We went up the Columbia River, and when we go to the falls, the Indians were fishing. They had “so” many days to catch what the tribe needed to dry. After that they would sell to the cannery. I wanted a fish. They said they would, but could not sell yet. I looked around and found a half breed and told him what I wanted. He pointed at his camp and told me to drive down there, and he would give me a fish. I got a salmon for a dollar, and he threw in a steel‑head trout for nothing. Ivan was awful worried as he was afraid they would pick me up for having hot fish. We stopped in a camp picnic area to have lunch. A car pulled in right beside us and he said “there they are.” But they had stopped to have lunch too. We took off and that night canned the salmon. We got forty cans of salmon. We ate the trout. It was about eighteen inches long. We did enjoy the salmon when we got home.

While at Coos Bay, we had picked blackberries and canned them. We sure enjoyed them after we got home. We carried everything we needed to can with us.

When we got back from the coast, all my sisters and brother were married but Cliff and Orvil. Dad and Mom were living on the old place where our kids grew up, and Pa was wanting to go to Moab way prospecting. Mom wanted to go spend the winter with the girls in California. She said if her health was better she would go with Pa but her back and legs hurt her so bad, she was afraid to tackle that kind of life at her age. So she went to California to stay with Roxie and Grace. So for them they lived alone, but Mom sent Pa every cent the kids gave her, also everything she got that she thought he could use like wool blankets and wool socks. She wasn’t happy without Pa. For years she spent her summers with us and her winters in California with the kids there.

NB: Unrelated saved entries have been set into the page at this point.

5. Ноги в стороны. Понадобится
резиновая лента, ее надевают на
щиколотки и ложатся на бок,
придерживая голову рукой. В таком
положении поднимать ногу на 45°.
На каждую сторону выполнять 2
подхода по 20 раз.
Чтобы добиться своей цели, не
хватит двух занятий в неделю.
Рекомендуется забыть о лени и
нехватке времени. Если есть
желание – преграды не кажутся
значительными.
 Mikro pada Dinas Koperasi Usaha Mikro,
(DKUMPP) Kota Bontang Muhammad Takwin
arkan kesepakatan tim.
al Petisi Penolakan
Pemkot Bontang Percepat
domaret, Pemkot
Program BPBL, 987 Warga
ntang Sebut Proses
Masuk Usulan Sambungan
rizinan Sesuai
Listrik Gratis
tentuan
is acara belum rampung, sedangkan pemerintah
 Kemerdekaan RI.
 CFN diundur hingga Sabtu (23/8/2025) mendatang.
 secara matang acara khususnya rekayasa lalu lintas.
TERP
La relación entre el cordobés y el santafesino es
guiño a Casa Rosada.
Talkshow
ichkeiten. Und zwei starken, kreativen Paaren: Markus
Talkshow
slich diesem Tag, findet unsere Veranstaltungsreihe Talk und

Dad wanted our tents and all our camp outfit. He said he would leave us his stock and the lease on the place for eight months. He left a few chickens, three or four horses broke to work, and eight or ten un‑broke horses. He had two cows we sold to get some to go on and get a little for Mom to have on hand . Pa died in 1951 and Mom died in 1956, they are both buried in the valley they helped to settlea.

The Chandler’s were all the entertainment the valley had for years. Mom on piano, Dad on banjo, me on saxophone. They played for all entertainment in the ward, both Randlett and Leota8 as well as the new Avalon9 ward.

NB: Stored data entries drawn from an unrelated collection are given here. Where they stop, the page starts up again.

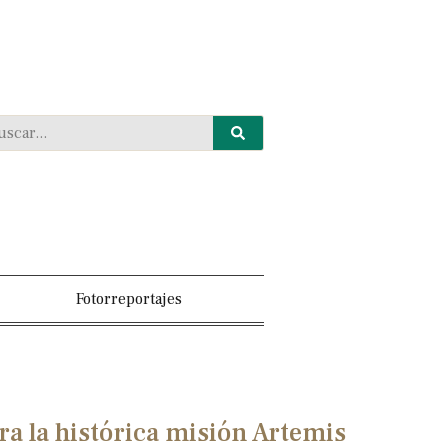
Fotorreportajes
ra la histórica misión Artemis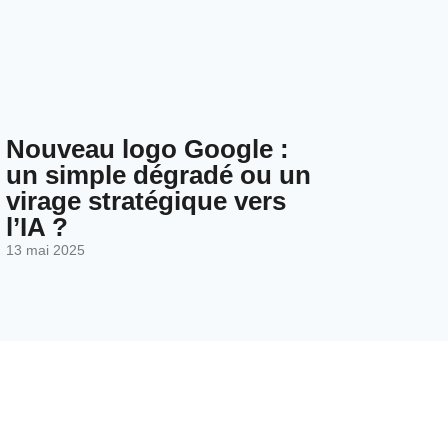
Nouveau logo Google :
un simple dégradé ou un
virage stratégique vers
l’IA ?
13 mai 2025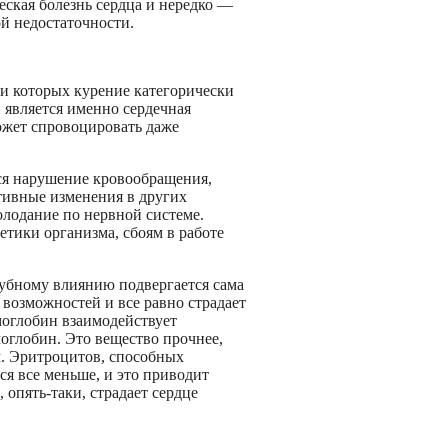
еская болезнь сердца и нередко —
ой недостаточности.
при которых курение категорически
 является именно сердечная
ожет спровоцировать даже
ся нарушение кровообращения,
тивные изменения в других
олодание по нервной системе.
етики организма, сбоям в работе
убному влиянию подвергается сама
возможностей и все равно страдает
емоглобин взаимодействует
моглобин. Это вещество прочнее,
м. Эритроцитов, способных
ся все меньше, и это приводит
 опять-таки, страдает сердце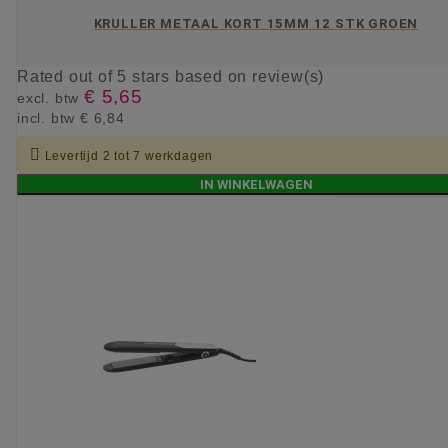
KRULLER METAAL KORT 15MM 12 STK GROEN
Rated
out of 5 stars based on
review(s)
€ 5,65
excl. btw
incl. btw
€ 6,84

Levertijd 2 tot 7 werkdagen
IN WINKELWAGEN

I leased the Affot place across the Duchesne river. We had it for two or three years.

Then we went over to the Barney place on the bench. We moved around from place to place. I worked on the ditch to help out with the water assessment. Sometimes I would ride ditch for the summer. When I first rode ditch, I got a hundred and fifty dollars per month. Last year I got fifteen hundred a month [1981].

The depression is in full swing, people are going hungry, Roosevelt is now President. He made it possible for the head of all families to have a ham, also $3.00 a month. That don’t sound like much, but butter is fifteen cents a pound, eggs ten cents a dozen, hamburger ten a pound. Everyone is going hungry but the Chandlers. We had a throw line in both Duchesne and Green rivers. These were checked every day, and re‑baited mostly with magpie meat, as it is the best fish bait, as it is real red. Also the boys all hunted rabbits both jacks and cotton tails. The cotton tails were fried or roasted, jacks were boned out and ground with onions and other spices. We made lots of mince meat out of ground jacks. We always had our own milk butter eggs and cheese. Cottage, also yellow cheese. We would save milk for two or three days in the ice house in five gallon cans until we got enough to fill a twenty-five gallon copper kettle. Then dad [E.M.] would press it in a press he made. Made real good cheese. We also made our own clothes in them days. Out of anything we could find. Also made our own soap.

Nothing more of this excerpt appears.